In the previous post, we started to consider whether outsourcing public services is incompatible with open policymaking. In this post, we look at the size of the public services industry and ask whether ‘economies of scale’ also means ‘too big to influence’.
If you’re a critic of outsourcing, G4S has made it easy for you recently. The company’s Olympic security fiasco underlines everything you believe: that superlarge private outsourcing companies like G4S are largely unaccountable, sometimes unreliable, and – given that they profit from providing public services – fundamentally unethical. To its proponents (and sometime apologists), the public services outsourcing industry promotes greater efficiency, effectiveness and innovation, and as the public scrutiny now on G4S illustrates, they are doubly accountable – to society as well as shareholders.

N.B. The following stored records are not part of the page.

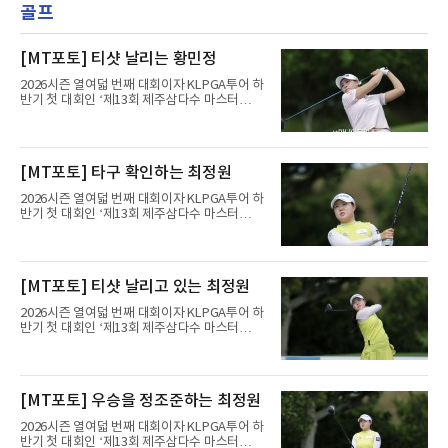
골프
[MT포토] 티샷 날리는 황민정
2026시즌 열여덟 번째 대회이자 KLPGA투어 하
반기 첫 대회인 ‘제13회 제주삼다수 마스터
스’(총상금 10억 원, 우승상금 1억 8천만 원)가
제주도 서귀포시에 위치한 테디밸리 골프앤리조
트(파72/6,767야드)에서 열리고 있다.6일 현재
1라운드 경기가 펼쳐지고 있다.황민정이 16번
[MT포토] 타구 확인하는 최정원
홀에서 경기하고 있다.
2026시즌 열여덟 번째 대회이자 KLPGA투어 하
반기 첫 대회인 ‘제13회 제주삼다수 마스터
스’(총상금 10억 원, 우승상금 1억 8천만 원)가
제주도 서귀포시에 위치한 테디밸리 골프앤리조
트(파72/6,767야드)에서 열리고 있다.6일 현재
1라운드 경기가 펼쳐지고 있다.최정원이 16번
[MT포토] 티샷 날리고 있는 최정원
홀에서 경기하고 있다.
2026시즌 열여덟 번째 대회이자 KLPGA투어 하
반기 첫 대회인 ‘제13회 제주삼다수 마스터
스’(총상금 10억 원, 우승상금 1억 8천만 원)가
제주도 서귀포시에 위치한 테디밸리 골프앤리조
트(파72/6,767야드)에서 열리고 있다.6일 현재
1라운드 경기가 펼쳐지고 있다.최정원이 16번
[MT포토] 우승을 정조준하는 최정원
홀에서 경기하고 있다.
2026시즌 열여덟 번째 대회이자 KLPGA투어 하
반기 첫 대회인 ‘제13회 제주삼다수 마스터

Our focus here is slightly different. Guerilla Policy is a proposal for a radical openness in how public policy is created, in particular that the people who use and provide public services should have a much greater role in proposing, researching, developing, implementing and reviewing the policy that impacts directly on their services and their lives. In an age of social networks and social media, we think this is entirely possible – if the will exists to make it a reality. We’re encouraged that the Government now seems to be thinking the same way. As part of its recent civil service reform plan, it has committed itself to ‘open policymaking’. Government says it believes that policymaking is often drawn from a too narrow range of views and is not designed for implementation. Instead, it wants to improve policy advice by creating opportunities for a wider range of views and expertise to inform its development.
But as we started to suggest in the previous post, in reality the open policy agenda might be marginalised as a result of the Government’s (perhaps stronger) attachment to so-called ‘open public services’ – the challenge to the ‘presumption’ that the state should deliver public services rather than the voluntary or private sector (promoted through various policies such as mutually-owned providers, the expansion of personal budgets beyond social care, the use of payment by results to reduce re-offending, and the Community Right to Challenge enacted through the Localism Act 2011).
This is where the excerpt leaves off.